Debt financing vs. equity financing
The other common way businesses raise money is through equity financing. This involves selling an equity stake in the business, better known as stocks or shares, in exchange for cash. Although businesses give up equity, shareholders don’t get paid back for their initial investment unless they sell the stock back to the business, or to another buyer. However, businesses often pay their shareholders regular sums called dividends. For the business, this is known as the cost of equity.
In debt financing, businesses take on debt instead of giving up equity, which allows ownership to maintain greater control of the company. Debt financing may be easier to obtain than equity financing for smaller and newer businesses that don’t yet have the public profile to sell shares. However, there are instances of small, high-potential companies that are able to attract significant equity investment.
What is debt financing?
Debt financing can be as simple as taking out a loan from a financial institution, or it could be a more complicated process involving the sale of debt products, such as bonds or bills. In either scenario, the business agrees to pay back the original loan, plus a predetermined amount of interest, to the creditor who issues the loan or the investor who buys the bonds or bills. Creditors and investors can be either individuals or institutions.
Financing is typically set up with either a long-term repayment plan (from three to 10 years), or a short-term plan (usually one year).
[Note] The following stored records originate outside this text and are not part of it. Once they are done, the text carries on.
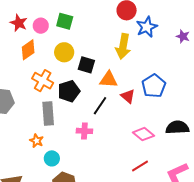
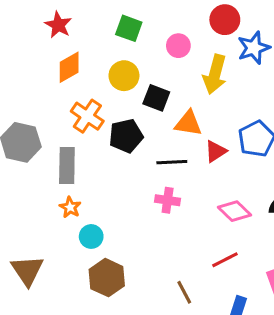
pink circle: (41, 26) -> (178, 46), moved
red triangle: (128, 96) -> (216, 151), turned 42
black line: (100, 106) -> (172, 162), turned 48
gray rectangle: (48, 114) -> (67, 166), moved
pink cross: (84, 131) -> (168, 200), moved

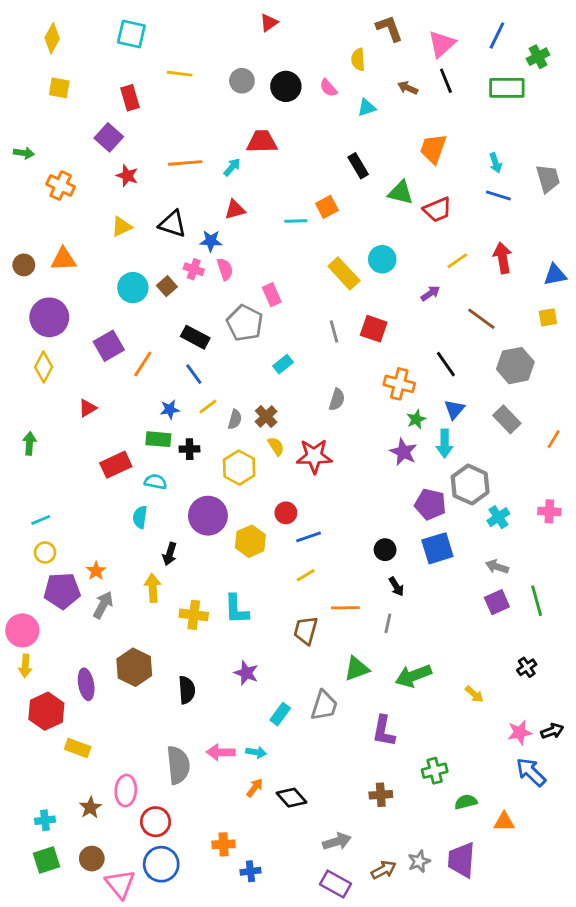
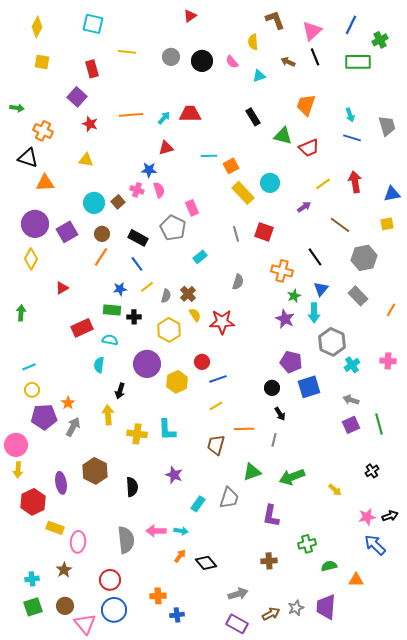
red trapezoid: (262, 142) -> (190, 114), moved
orange square: (327, 207) -> (231, 166), moved
black triangle: (173, 224) -> (28, 158), moved
yellow triangle: (122, 227) -> (86, 160), turned 35
brown circle: (24, 265) -> (102, 234), moved
purple square: (109, 346) -> (67, 232), moved
purple pentagon: (430, 504) -> (291, 362), moved
pink ellipse: (126, 791) -> (78, 542), moved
Revolving debt, such as a business credit card, lines of credit, and other debts such as government loans and mortgages are all other examples of debt financing commonly used by business owners to finance their daily operations or other costs.
Shareholders vs. lenders
An important distinction exists between shareholders and creditors, or lenders, when it comes to businesses that go bankrupt. In such situations, creditors are ahead of shareholders in the line to get paid. In fact, equity claims are considered subordinate to all other claims, and aren’t even paid until all other creditors have been reimbursed in full.
The cost of debt
Just as dividend payments are the cost of equity, interest payments represent the cost of debt. Generally, businesses make regular interest payments to their creditors known as coupon payments.
Changing interest rates will have an impact on the cost of debt. When rates are low, the cost of borrowing decreases. However, some debt financing products have variable interest rates that move in lockstep with central bank rates, meaning the cost of borrowing might rise before the debt is paid off. Fixed interest rates provide certainty for businesses, but sometimes at a higher cost.
In general, businesses will be able to get lower rates when borrowing by demonstrating stable, consistent revenue and financial reliability, or by securing the loan with some kind of collateral (including business assets such as inventory or real estate).
While nobody likes paying interest, there is one good bit of news for businesses when it comes to the cost of debt: interest payments on business debt are tax deductible, meaning businesses can often lower their bill at tax time by writing off the cost of borrowing money.
Is debt financing a good idea?
In general, debt financing is less costly to businesses than equity financing, because equity financing tends to be a bigger risk to investors than debt financing is to creditors. Needless to say, debt financing becomes even more affordable when interest rates are low. In such environments, businesses don’t need to generate such big returns in order to cover the cost of their borrowing.
Debt financing is also particularly attractive to companies who are reluctant to give up control by selling equity shares in the business. However, debt financing can be risky for businesses with inconsistent revenues and shaky cash flow, as these companies may struggle to meet their payment obligations, leading to financial penalties and higher borrowing costs.